Depois do divórcio continuei na França, realizando minha maior missão que é educar e acompanhar os filhos, até que eles possam voar do ninho, para viver sua trajetória pessoal.

Às vezes sinto a síndrome do ninho vazio, ou se esvaziando… Porque atualmente Daniela e Sarah ainda estão comigo, mas me preparo para a partida da Daniela, que fez 20 anos agora em março e decidiu que fará um intercâmbio este ano.

Depois da casa cheia durante anos, viverei a experiência da distância física, mas seguirei desfrutando desse AMOR que cresce na calma silenciosa da certeza de ter sido uma mãe presente.

Talvez o fruto desses anos é saber que eles estão independentes, maduros e já são responsáveis pelas suas escolhas. Vida que segue! Eu continuo fazendo as minhas escolhas também…

Hoje quero simplesmente contar aqui uma das melhores escolhas que fiz na vida. Acolher e dar boas vindas à Sarah, quando eu tinha 42 anos. Sim, ela chegou com muita honestidade.

Na primeira ecografia soubemos que havia algo de particular e, depois da amniocentese, comprovamos que ela tinha síndrome de Down. 

Na Espanha me deram todos os papéis para abortar legalmente, mas nossa decisão familiar foi de reconhecer a bênção que estava chegando em nossas vidas. Sarah vinha do Planeta Sol para aquecer e alegrar nossas vidas e nossos corações. Atualmente ela tem 15 anos, uma mocinha que encanta por ser como ela é; um SER ESPECIAL!

Educar é um ato miudinho e os resultados são avassaladores, tanto para lograr o melhor ou o pior. Acertar é complicado, exigente, demanda tempo e astúcia.

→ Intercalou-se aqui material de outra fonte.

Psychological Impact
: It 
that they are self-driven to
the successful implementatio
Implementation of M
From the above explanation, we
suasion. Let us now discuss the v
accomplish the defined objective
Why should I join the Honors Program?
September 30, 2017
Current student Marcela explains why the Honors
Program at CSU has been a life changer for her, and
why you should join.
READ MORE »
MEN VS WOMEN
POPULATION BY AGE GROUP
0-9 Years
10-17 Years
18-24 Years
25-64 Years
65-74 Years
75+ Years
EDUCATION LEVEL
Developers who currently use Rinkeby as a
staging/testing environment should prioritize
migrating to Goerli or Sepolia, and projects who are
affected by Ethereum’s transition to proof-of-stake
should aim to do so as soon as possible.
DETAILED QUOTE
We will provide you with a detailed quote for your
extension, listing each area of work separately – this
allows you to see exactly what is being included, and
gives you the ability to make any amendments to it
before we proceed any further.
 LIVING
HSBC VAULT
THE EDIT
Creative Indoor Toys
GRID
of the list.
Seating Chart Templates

E continuo meu agradecimento. Meus filhos são meu maior e melhor legado na Terra. Minha vida teve mais sentido e alegria depois da chegada dos 4.

Educar é um ato de coragem, disciplina, atenção, uma dedicação intensa e sobretudo uma abundância de amor. Me sinto privilegiada e tenho uma profunda gratidão pelos 4 filhos maravilhosos que sigo acompanhando porque, mesmo ausente fisicamente no cotidiano deles, sei que estamos conectados no amor, na confiança, no afeto.

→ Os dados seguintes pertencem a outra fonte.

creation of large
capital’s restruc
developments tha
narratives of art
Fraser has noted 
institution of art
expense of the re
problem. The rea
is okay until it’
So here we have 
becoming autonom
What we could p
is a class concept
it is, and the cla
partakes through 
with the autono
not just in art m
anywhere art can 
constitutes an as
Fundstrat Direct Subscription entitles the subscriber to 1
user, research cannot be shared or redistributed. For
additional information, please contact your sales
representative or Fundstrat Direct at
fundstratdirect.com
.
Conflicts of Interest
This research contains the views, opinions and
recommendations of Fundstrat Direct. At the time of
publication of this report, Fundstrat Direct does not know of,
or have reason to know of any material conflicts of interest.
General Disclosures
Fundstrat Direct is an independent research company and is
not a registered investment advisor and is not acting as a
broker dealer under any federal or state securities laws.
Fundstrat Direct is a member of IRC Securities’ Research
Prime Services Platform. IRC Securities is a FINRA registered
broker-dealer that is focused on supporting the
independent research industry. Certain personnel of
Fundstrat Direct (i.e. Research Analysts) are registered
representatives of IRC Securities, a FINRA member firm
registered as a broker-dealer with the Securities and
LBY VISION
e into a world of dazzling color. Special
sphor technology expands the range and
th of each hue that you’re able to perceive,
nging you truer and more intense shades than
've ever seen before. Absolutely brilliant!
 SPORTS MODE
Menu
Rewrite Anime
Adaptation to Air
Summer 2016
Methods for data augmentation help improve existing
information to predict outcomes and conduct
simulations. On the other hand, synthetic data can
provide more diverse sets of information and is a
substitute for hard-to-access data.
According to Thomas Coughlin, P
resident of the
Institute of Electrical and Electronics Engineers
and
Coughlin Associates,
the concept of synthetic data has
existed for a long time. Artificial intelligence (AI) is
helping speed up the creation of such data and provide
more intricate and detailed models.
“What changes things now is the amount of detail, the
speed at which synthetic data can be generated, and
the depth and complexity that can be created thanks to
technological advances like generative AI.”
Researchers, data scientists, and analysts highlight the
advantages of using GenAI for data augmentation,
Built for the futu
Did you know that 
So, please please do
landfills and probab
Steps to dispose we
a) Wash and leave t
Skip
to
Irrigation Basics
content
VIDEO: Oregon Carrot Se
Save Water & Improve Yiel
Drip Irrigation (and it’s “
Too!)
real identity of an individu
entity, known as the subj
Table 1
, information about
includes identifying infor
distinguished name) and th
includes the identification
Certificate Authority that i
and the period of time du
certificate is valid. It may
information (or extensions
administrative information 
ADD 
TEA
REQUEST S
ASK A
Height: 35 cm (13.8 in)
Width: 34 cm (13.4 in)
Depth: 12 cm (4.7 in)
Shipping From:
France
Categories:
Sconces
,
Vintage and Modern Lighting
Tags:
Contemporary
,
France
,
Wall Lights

Agradeço aos 4 por terem me ajudado a ser uma pessoa mais centrada, madura, generosa, menos egoísta, por terem me ensinado a buscar o melhor que existe em mim, diariamente.

Educar é um ato miudinho e os resultados são avassaladores, tanto para lograr o melhor ou o pior. Acertar é complicado, exigente, demanda tempo e astúcia.

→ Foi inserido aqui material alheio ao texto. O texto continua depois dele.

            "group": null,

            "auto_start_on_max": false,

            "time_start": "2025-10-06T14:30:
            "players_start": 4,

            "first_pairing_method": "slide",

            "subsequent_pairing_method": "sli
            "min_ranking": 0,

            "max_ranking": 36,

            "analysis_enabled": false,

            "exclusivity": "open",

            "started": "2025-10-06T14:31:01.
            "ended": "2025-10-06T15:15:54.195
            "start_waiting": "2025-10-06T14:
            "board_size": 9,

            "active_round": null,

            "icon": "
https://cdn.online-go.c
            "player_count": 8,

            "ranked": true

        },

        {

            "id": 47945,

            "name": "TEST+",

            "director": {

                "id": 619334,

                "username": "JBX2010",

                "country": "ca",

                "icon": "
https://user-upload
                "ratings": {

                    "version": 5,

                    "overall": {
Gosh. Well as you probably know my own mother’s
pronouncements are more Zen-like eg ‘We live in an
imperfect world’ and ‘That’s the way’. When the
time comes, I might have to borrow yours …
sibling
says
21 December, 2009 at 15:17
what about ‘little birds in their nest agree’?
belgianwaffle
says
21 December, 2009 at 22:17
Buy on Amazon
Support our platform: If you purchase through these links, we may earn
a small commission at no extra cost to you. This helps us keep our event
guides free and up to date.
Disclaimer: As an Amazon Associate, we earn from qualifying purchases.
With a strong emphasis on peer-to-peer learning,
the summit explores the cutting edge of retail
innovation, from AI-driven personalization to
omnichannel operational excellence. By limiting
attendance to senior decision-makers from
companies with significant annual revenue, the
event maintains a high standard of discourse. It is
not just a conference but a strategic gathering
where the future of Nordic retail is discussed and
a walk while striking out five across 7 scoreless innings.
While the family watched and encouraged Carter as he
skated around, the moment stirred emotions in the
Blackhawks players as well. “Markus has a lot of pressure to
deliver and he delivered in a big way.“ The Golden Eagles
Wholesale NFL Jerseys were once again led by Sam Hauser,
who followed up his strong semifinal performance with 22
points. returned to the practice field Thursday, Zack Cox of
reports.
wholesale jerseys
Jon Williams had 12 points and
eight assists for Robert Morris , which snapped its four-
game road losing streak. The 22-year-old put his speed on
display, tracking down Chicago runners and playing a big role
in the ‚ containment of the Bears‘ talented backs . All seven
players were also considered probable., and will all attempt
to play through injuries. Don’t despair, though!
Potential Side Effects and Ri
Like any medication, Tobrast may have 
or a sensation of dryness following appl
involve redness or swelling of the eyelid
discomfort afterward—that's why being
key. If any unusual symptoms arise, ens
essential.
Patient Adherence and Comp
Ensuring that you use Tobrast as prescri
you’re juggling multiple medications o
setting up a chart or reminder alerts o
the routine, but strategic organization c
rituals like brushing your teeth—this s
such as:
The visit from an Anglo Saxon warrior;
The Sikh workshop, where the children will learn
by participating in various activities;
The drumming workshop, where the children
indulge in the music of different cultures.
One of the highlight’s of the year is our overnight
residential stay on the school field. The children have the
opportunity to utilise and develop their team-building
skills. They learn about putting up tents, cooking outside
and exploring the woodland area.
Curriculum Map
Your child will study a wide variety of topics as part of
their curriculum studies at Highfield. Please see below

Para mim, o mais importante é acompanhar com um olhar atento, sincero, amoroso, com um diálogo franco e honesto. O demais chega de mansinho… É desfrute de alegria e explosão de amor a cada encontro.

Mais uma vez muito obrigada Laura, Rafael, Daniela e Sarah por este encontro eterno de amor incondicional. Ele é o registro da nossa história compartilhada. Que seja infinito e que perdure. Amo vocês intensamente cada dia e estarei sempre aqui pronta para o abraço. Algum desejo?

Que outras mães possam sentir o mesmo que eu sinto quando penso nos meus 4 filhos. Orgulho, satisfação e a certeza de que ser mãe é meu maior e melhor projeto na vida.

Deborah Pimenta é dona do 21º depoimento do projeto “Prazer, Sou Mãe”. Ela é pedagoga e, após nascimento da quarta filha, passou a atuar como cuidadora de crianças, profissão que exerce até hoje na França, onde mora com as duas filhas mais novas.